* **Dataset items**
▼
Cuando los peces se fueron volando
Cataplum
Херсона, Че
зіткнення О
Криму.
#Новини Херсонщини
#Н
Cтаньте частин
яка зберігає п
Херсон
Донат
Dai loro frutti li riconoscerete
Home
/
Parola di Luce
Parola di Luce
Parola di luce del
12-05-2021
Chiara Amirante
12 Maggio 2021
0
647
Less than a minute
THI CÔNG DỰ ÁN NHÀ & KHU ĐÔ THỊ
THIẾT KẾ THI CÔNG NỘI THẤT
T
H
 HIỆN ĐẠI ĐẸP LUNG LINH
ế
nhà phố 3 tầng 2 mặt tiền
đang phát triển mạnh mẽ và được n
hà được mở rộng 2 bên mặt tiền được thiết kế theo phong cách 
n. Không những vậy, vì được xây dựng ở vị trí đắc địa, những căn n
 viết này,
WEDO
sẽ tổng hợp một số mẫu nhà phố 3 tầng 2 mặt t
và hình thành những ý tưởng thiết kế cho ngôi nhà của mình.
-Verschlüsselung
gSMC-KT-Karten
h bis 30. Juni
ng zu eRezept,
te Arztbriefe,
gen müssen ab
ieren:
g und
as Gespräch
▲
▼
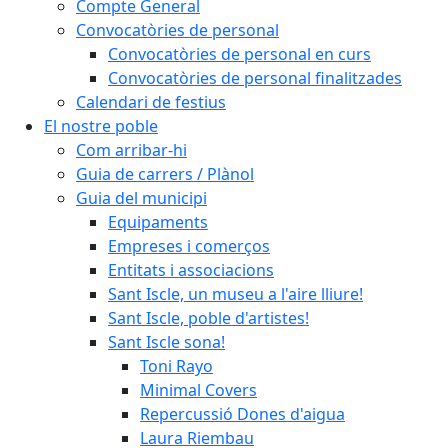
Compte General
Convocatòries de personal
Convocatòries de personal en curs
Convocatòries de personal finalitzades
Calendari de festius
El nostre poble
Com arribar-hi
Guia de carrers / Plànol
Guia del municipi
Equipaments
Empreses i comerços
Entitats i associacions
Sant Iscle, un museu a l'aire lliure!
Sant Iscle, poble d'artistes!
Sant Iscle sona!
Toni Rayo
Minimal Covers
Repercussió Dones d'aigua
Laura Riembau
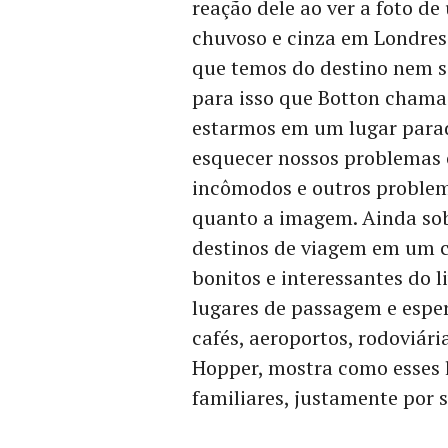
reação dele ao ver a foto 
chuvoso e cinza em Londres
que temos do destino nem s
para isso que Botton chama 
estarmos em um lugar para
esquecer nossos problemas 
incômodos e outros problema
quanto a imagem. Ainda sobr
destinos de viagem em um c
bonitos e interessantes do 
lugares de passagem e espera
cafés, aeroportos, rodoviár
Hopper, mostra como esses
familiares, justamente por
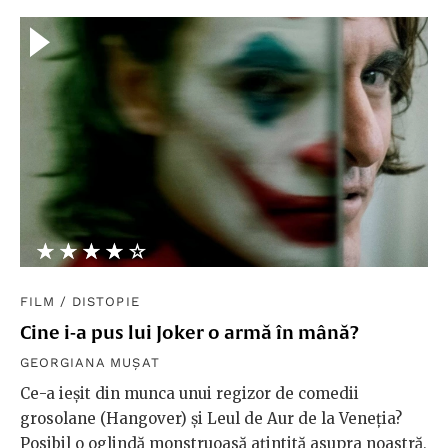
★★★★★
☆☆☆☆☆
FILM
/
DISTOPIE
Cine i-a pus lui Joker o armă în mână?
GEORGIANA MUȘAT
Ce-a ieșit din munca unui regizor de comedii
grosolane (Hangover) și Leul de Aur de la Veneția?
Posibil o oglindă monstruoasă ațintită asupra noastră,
▲
* **Exercise brief**
What lines in the records above include the string "poble"? Copy each one.

* **Finished exercise**
El nostre poble
Sant Iscle, poble d'artistes!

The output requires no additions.